Laure me fit comprendre les attachements de la nature. J’aurais voulu être sa fille. Je compris la bonté, la tendresse, ces attachements célèbres, non pas d’amour, mais de femme à femme, d’homme à homme, du fils au père, de la fille à la mère. La bonté de Laure me donna

la bonté ; une indulgence pleine de sentiment s’éveilla en moi. Je me rappelle encore mes transports qui la faisaient rire en lui peignant tant de merveilles dévoilées tout à coup à ma pensée.
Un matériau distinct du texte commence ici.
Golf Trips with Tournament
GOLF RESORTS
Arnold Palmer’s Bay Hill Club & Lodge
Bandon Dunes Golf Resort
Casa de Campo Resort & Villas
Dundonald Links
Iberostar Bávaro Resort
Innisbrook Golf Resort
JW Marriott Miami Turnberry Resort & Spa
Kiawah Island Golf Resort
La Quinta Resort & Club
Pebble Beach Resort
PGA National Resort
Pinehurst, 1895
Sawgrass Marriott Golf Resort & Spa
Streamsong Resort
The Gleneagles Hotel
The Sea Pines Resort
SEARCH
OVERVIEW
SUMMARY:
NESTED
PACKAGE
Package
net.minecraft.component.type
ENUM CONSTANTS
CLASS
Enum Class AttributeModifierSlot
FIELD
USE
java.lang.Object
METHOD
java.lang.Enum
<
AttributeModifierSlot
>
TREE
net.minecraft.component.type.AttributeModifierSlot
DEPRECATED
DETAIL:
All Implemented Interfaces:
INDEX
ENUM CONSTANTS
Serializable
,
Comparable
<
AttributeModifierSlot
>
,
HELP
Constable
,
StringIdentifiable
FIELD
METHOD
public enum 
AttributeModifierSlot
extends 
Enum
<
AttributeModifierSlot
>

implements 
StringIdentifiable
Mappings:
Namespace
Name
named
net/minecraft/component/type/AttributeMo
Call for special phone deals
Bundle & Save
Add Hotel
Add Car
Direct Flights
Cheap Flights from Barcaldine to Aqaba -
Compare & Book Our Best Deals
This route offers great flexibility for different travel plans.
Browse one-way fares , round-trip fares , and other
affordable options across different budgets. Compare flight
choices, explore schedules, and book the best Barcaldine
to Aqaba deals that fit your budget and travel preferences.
Mon énergie lui plaisait. Ma timidité disparaissait. Je savais lui montrer mon ’enchantement pour elle. Non-seulement elle était bonne et exallée, mais elle avait un esprit supérieur, une raison droite, un goût élevé et sur et de beaux talents naturels. Elle savait la sculpture, et elle faisait des ouvrages excellents. Elle avait une voix admirable, et elle chantait avec tant d’àme et de passion les beaux airs dignes de sa voix, que j’en étais enivrée. Je trouvais en elle esprit, noblesse, conseil, agrément.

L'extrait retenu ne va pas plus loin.